Ein sehr persönliches Erlebnis

Was Gerhard Weinberger mit Max Reger anders macht als andere, weiß ich nicht. Ich bin weder Kirchenmusiker noch Orgelfachmann – im Gegenteil: Die Königin, so sehr sie mich in manchen Dingen zwischen Bach und Messiaen auch faszinieren konnte, war mir stets eine unnahbare Schöne, die ihre Geheimnisse nicht mit mir teilen wollte.

Das hat sich schlagartig geändert, seit ich im vergangenen Jahr die beiden ersten Folgen dieser Serie erhielt. Ausgerechnet Reger, von dem ich schon die eine oder andere Orgelsache mit Interesse, nie aber mit Begeisterung gehört hatte – ausgerechnet der wuchernde Kontrapunktiker aus der Oberpfalz erzeugte auf einmal einen Sog, vor dem ich einfach kapitulierte.

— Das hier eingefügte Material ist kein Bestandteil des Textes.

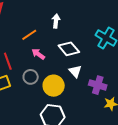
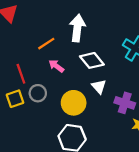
white arrow: (56, 21) -> (77, 28), size x1.6
gray circle: (31, 77) -> (38, 93), moved

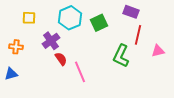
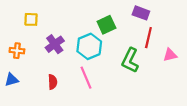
cyan hexagon: (70, 18) -> (89, 46), moved
red semicircle: (61, 59) -> (53, 82), moved, turned 32

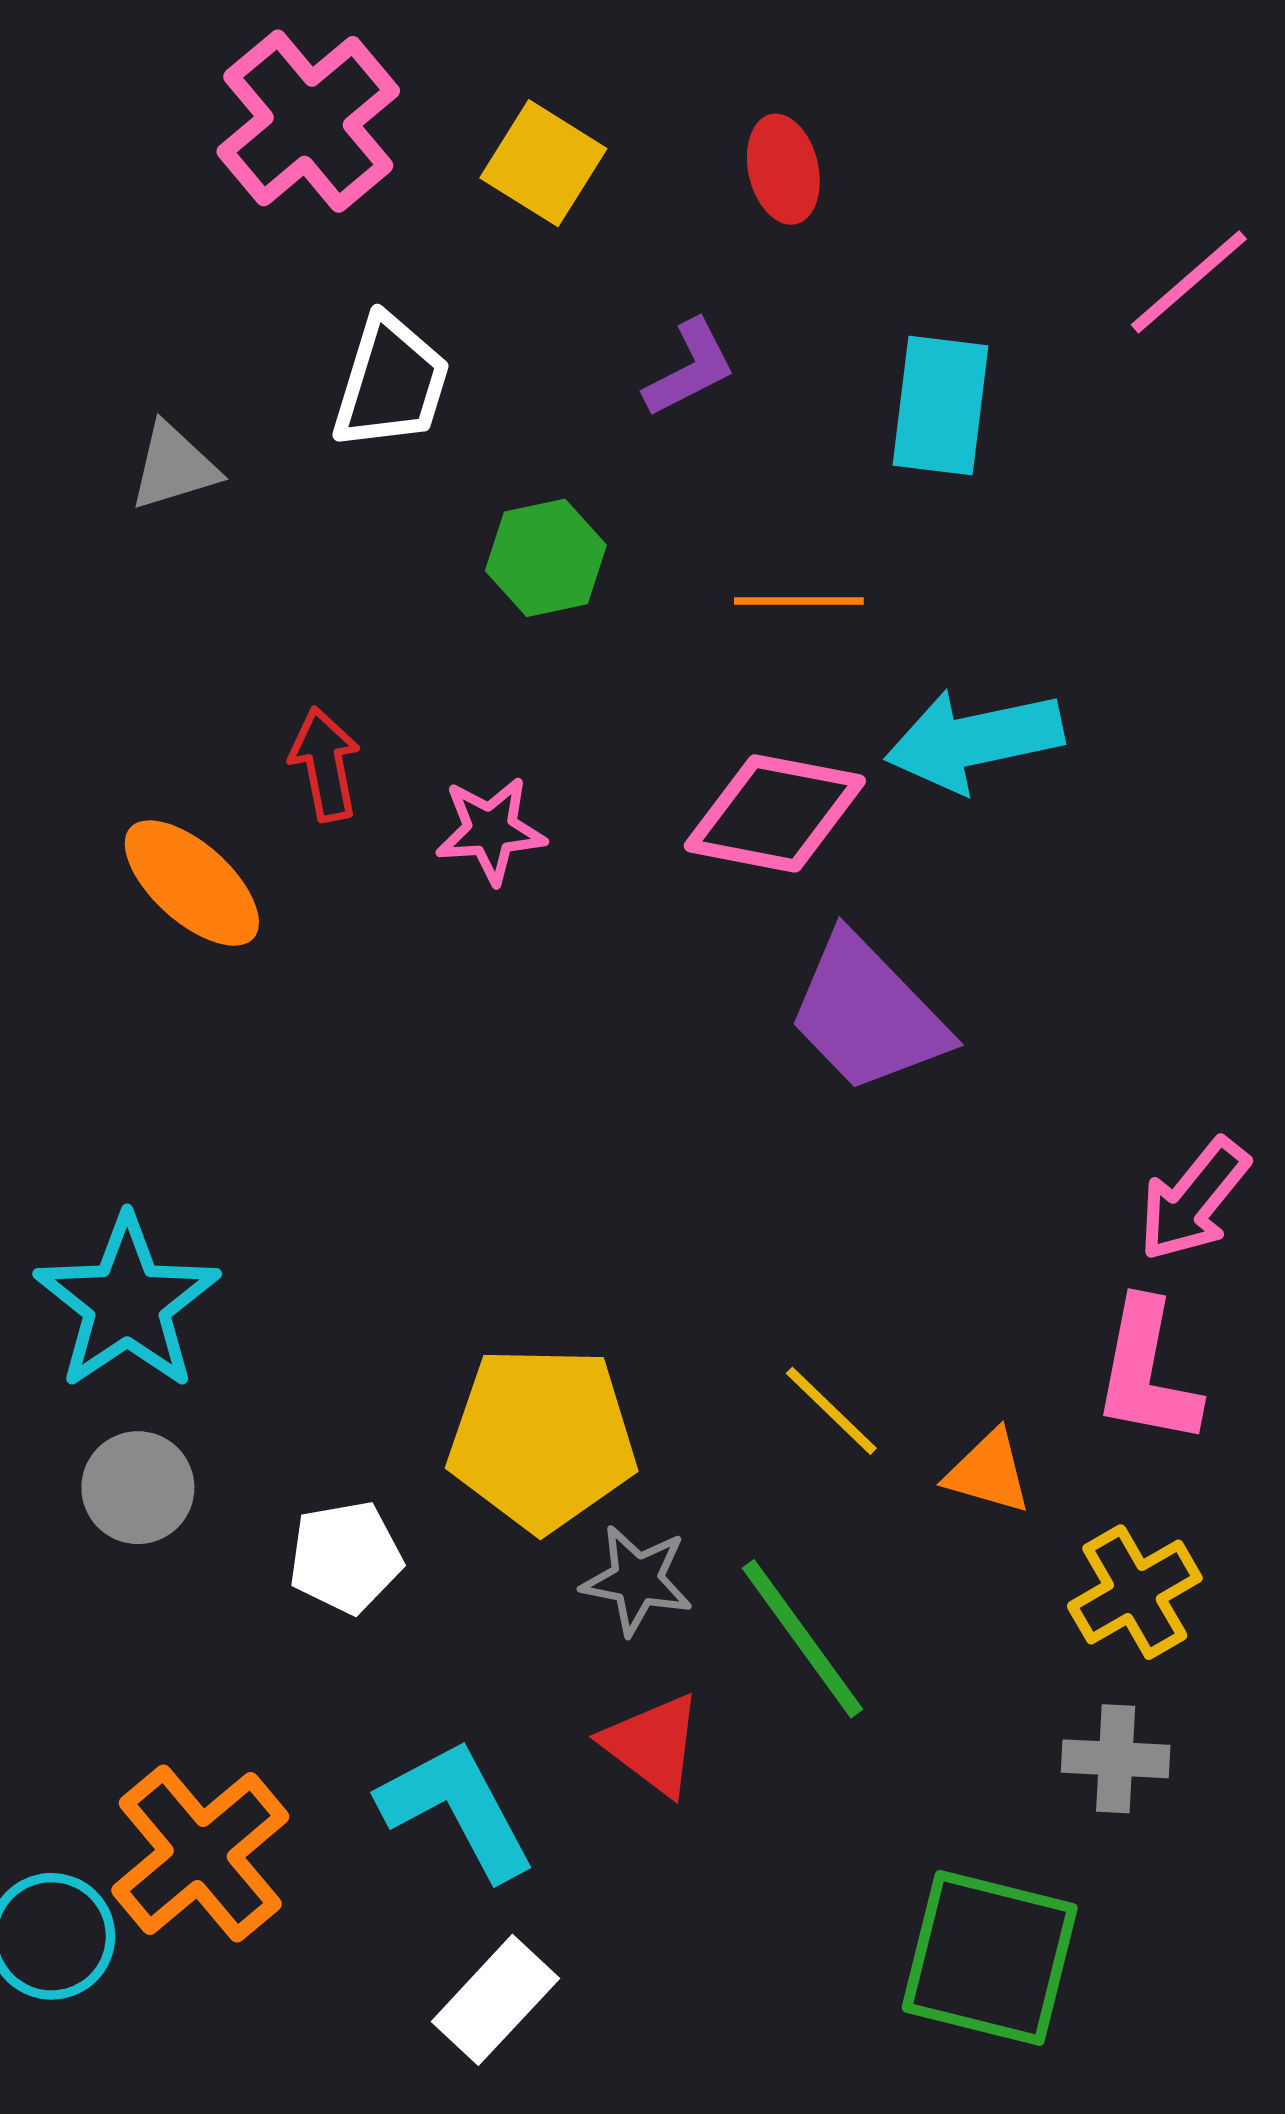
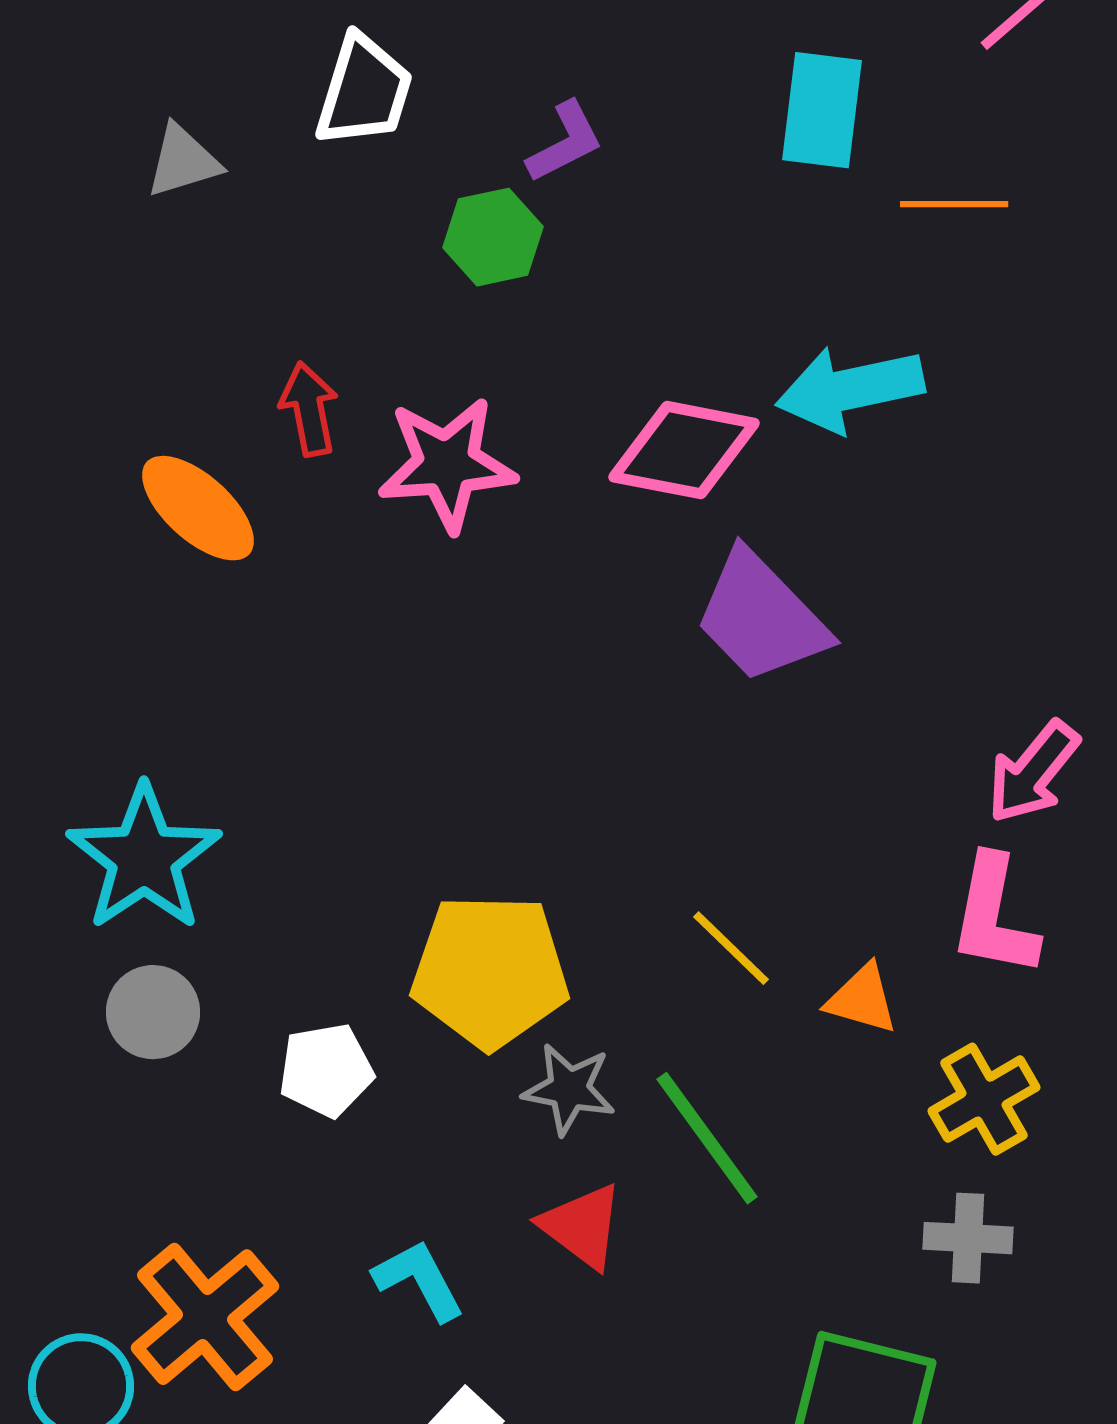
purple L-shape: (690, 368) -> (565, 142), moved
orange line: (799, 601) -> (954, 204), moved
pink star: (491, 830) -> (447, 464), size x1.5
cyan L-shape: (457, 1809) -> (419, 1280), size x0.7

Weil ich nun wissen wollte, was Gerhard Weinberger denn so anders macht, kam ich auf einmal doch »zur Orgel«. Jetzt interessieren mich Mensuren, Trakturen, Register, Koppeln und stehende Wellen, die großen und kleinen Meister, die Seele des Instruments, ihr ganz besonderer Atem, ihr weiteres Repertoire, das sich bislang am Rande meines persönlichen Universums herumgetrieben hatte …

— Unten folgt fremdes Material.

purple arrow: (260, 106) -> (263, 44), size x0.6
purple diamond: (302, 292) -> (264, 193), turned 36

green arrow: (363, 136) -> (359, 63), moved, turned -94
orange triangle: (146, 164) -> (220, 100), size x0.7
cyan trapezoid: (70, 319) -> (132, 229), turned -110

Die jüngst erschienene dritte Doppel-CD hat, und das ist mir eine wunderbare Bestätigung, diesen Eindruck gewissermaßen ohne Vorwarnung wiederholt und vertieft. Mittlerweile hatte ich nämlich schon beinahe vergessen, wer mir zu der Audienz bei Ihrer Majestät verholfen hatte: Der Ausgangspunkt war durch die Menge an theoretischen Materialien und praktischen Werken ganz einfach überlagert worden. Doch gleich die erste Choralphantasie des Opus 52 tönte wie ein Weckruf: Und da war er wieder, derselbe Sog, die unwiderstehliche Aufforderung, bitte einzutreten zu wollen in diese eigene Welt, in der’s auf so direkte Weise vom Geistigen durch raffinierteste physikalische Berechnungen und Apparaturen wieder hinauf ins Geistige geht. Und ich trat ein.

Besonders überrascht haben mich hier die Zwölf Stücke op. 59, die einem normalerweise als Diät aus kleineren Happen vorgesetzt werden: Hintereinander sind das zweiundfünfzig beglückende, bereichernde Minuten, Facetten eines Kosmos aus changierenden Valeurs und dynamischen Schattierungen, von denen ich gar nicht genug bekommen will und kann.

Was wirklich anders ist? Das weiß ich auch jetzt noch nicht. Ich weiß aber, daß einige Miß- und Unverständnisse beseitigt und Barrieren eingerissen sind – und vielleicht komme ich ja noch irgendwann dahinter. Auch wenn ich bestimmt kein Fachmann werde.